December 19, 2012

The War on Christmas Inflatables

santaThe neighborhood that Gwyneth’s daycare is in happens to be filled with the most magical of Christmas light displays. Some are over the top, like the Griswold’s, while others are classic. Nevertheless driving through the neighborhood has become my favorite part of the day.  As we weave through the maze of streets to get to Gwyneth, I can be found analyzing every light display nightly.

“Those blue lights hurt my eyes”

“Jeese, what’s that thing supposed to be?” or

“Why would anyone buy the Santa in a camper inflatable?!?!”
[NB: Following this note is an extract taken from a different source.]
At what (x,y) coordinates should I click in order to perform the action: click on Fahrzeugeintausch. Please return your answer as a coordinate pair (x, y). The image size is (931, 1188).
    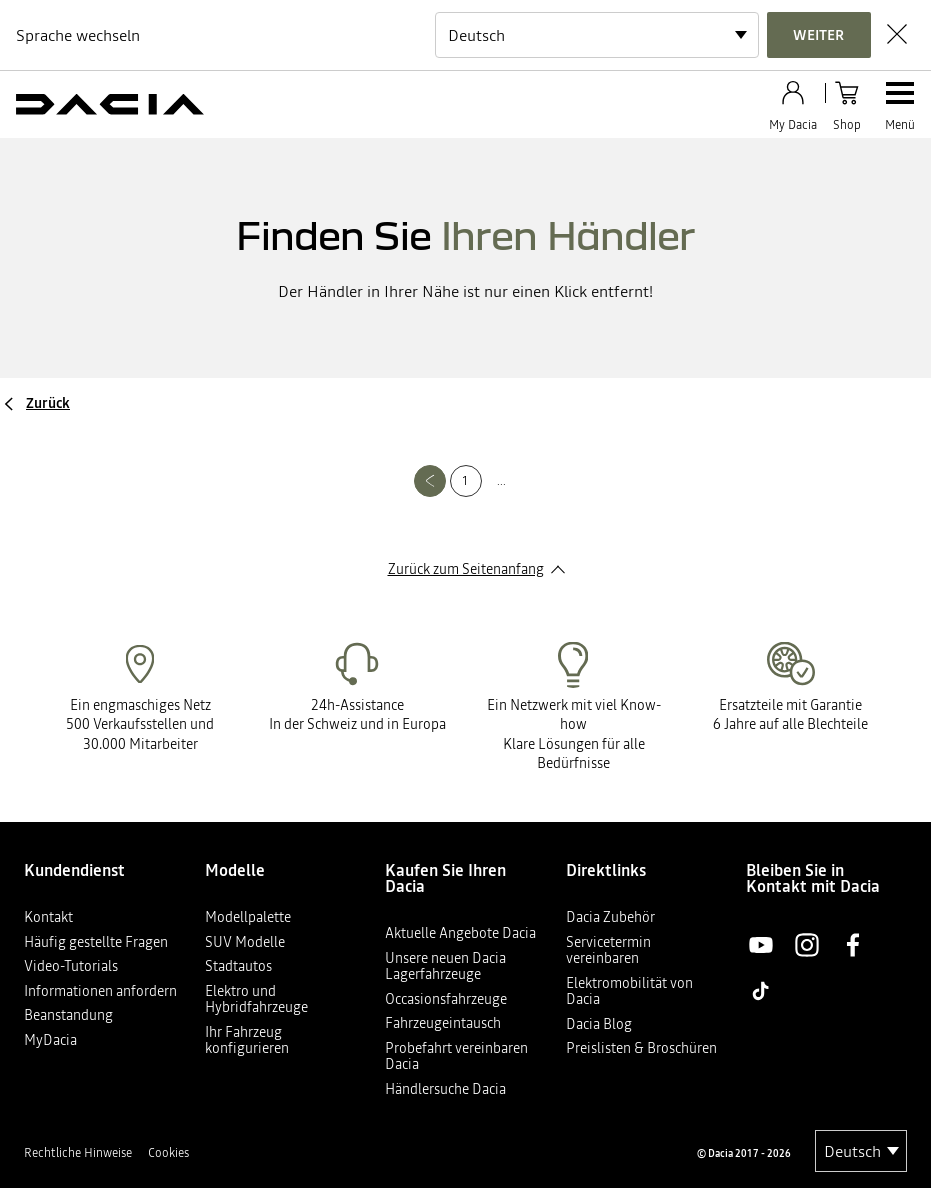
    Looking at the image, I should click on (443, 1023).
And then, the husband spoke up, claiming his dislike for inflatables stating that “they’re tacky.”

I am a fan of inflatables and strongly believe they are the best thing to hit the Christmas decoration scene since mechanical reindeer. I think they are crisp, clean and cute and add a certain something to the yard of Christmas celebrators.

Except for the snowglobes that are always fogged up. Save your money on those.  They’re never not fogged up. Or the big polar bears that are poorly lit and you can’t tell what they even are. But all the others? Santa around the campfire with his reindeer or the one with Santa and a puppy that we drive by slowly every night so Gwyneth can say “hi Santa & puppieeesssss!” Those can stay.

I decided to take our battle to Facebook, to let the people weigh in. It seems as if everyone agrees with that husband of mine, or at least the ones who have voiced their opinions on Facebook.  They’re tacky. But I refuse to believe that, because we all know nobody will speak up after the first five people already announced they’re tacky. And 7 out of 190 people who spoke up does not count as the majority's opinion.

So all you people out there who have blessed this world with beautiful, lovely, what I believe to be non-tacky inflatable Christmas decorations? Thank you! Don’t be ashamed, plug those beauties in and let them blow up! I love them, and Gwyneth does too.